The ratio of (a) the short-term and long-term debt from banks, in addition to the debt to holders of debentures issued by us and any other interest-bearing financial obligations, net of cash and cash equivalents and short-term investments and net of financing of projects, including hedging transactions in connection with such financing, of the Company’s subsidiaries, or, together, the Net Financial Debt, to (b) the Company’s equity (which the Company calculate in line with the definition of balance sheet equity in the Series B Deed of Trust), on a consolidated basis, plus the Net Financial Debt, commencing from the financial results for September 30, 2018 – shall not exceed the rate of 60% for purposes of the immediate repayment provision and shall not exceed the rate of 55% for purposes of the annual interest update provision; and


3.
The ratio of (a) the Company’s equity (which the Company calculate in line with the definition of balance sheet equity in the Series B Deed of Trust), on a consolidated basis, to (b) the Company’s balance sheet, on a consolidated basis, commencing from the financial results for September 30, 2018 – shall not be less than a rate of 25% for purposes of the immediate repayment provision and shall not be less than a rate of 30% for purposes of the annual interest update provision.

On September 25, 2019, the Company published the Company’s pro forma statement of financial position as at June 30, 2019, which indicated that the ratio of the Company’s equity (which the Company calculate in line with the definition of Balance Sheet Equity in the Series B Deed of Trust) to balance sheet as at June 30, 2019 was 29.2%, triggering a right of the holders of the Company’s Series B Debentures to an increase in the annual interest rate applicable to the Series B Debentures of 0.5% until such time as the Company publish financial results reflecting an increase in such ratio to a minimum of 30%.
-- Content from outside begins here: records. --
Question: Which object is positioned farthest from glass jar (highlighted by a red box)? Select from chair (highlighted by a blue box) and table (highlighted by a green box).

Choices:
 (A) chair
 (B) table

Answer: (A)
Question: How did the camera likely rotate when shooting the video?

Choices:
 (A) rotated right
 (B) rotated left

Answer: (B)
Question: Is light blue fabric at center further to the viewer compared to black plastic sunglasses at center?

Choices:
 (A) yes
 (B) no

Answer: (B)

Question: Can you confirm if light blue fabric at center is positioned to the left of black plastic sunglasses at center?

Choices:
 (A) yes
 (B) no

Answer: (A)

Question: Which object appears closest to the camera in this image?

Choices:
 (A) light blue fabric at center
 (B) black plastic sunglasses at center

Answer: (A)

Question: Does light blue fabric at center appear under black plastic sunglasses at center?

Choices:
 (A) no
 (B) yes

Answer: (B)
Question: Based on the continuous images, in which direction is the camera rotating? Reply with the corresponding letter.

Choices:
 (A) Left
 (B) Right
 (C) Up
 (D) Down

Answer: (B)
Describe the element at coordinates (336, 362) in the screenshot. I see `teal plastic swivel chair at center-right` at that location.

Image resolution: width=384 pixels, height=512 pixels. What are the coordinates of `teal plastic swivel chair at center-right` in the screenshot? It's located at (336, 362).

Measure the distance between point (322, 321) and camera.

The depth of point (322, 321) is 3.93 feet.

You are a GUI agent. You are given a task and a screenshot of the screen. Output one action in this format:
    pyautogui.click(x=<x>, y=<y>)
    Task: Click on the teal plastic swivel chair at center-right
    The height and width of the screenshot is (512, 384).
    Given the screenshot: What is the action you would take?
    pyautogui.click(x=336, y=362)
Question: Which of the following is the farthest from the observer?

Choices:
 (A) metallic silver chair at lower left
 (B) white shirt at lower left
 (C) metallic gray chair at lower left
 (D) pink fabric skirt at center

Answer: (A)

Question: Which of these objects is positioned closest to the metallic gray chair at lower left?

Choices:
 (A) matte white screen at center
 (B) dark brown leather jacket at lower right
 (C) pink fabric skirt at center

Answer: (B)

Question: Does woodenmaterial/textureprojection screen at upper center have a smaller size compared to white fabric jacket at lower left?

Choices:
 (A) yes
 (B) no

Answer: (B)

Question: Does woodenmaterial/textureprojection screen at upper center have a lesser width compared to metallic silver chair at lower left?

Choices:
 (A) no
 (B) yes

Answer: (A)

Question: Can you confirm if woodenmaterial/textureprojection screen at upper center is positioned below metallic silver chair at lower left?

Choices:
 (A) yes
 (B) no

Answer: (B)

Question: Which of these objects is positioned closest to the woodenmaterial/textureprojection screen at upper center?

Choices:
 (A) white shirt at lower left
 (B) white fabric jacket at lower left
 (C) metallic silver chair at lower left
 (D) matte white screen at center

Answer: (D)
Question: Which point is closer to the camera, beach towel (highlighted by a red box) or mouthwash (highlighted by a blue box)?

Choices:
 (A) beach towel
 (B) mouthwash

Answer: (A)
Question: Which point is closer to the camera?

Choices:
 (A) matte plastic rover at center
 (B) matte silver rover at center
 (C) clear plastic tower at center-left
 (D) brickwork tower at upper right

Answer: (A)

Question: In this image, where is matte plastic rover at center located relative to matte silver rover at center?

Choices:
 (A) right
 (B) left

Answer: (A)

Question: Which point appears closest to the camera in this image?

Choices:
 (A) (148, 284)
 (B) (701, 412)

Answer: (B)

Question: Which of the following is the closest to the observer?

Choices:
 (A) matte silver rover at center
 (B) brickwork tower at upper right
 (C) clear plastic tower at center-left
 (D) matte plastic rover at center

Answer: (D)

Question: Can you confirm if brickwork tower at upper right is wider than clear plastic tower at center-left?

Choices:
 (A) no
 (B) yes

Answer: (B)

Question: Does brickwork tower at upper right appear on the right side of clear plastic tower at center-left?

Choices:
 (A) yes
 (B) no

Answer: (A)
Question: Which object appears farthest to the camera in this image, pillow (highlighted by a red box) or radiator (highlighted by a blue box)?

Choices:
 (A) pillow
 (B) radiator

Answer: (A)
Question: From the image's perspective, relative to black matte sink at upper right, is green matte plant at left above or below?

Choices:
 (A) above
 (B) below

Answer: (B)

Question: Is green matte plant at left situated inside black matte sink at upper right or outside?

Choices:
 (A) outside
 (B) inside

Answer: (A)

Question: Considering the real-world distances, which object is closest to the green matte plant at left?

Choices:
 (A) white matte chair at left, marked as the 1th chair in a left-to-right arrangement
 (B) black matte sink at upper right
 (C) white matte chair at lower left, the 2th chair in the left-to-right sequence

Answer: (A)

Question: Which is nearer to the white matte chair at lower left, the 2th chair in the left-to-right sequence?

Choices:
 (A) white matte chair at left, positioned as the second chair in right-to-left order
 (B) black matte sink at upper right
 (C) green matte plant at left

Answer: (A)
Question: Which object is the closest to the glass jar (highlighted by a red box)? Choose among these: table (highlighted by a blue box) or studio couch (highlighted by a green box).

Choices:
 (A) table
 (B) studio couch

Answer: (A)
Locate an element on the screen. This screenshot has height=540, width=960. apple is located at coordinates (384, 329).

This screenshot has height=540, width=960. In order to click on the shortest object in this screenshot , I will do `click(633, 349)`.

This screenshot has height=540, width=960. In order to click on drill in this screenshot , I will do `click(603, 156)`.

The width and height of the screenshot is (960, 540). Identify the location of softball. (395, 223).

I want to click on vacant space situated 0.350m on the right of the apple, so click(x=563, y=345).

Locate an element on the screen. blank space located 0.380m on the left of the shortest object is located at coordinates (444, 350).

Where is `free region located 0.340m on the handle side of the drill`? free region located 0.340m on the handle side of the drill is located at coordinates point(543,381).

On December 31, 2019, the Company published the Company’s pro forma statement of financial position as at September 30, 2019, which indicated that the ratio of the Company’s equity, as set forth above, to balance sheet as of September 30, 2019 was 31.6%, triggering a decrease in the annual interest rate applicable to the Series B Debentures of 0.5% to its previous rate of 3.69%.




The Series B Deed of Trust includes similar conditions to the Company’s ability to make distributions (as such term is defined in the Companies Law, e.g. dividends), to the Company’s shareholders as are included in the Series A Deed of Trust and set forth above.

As of December 31, 2019, the financial covenants were met.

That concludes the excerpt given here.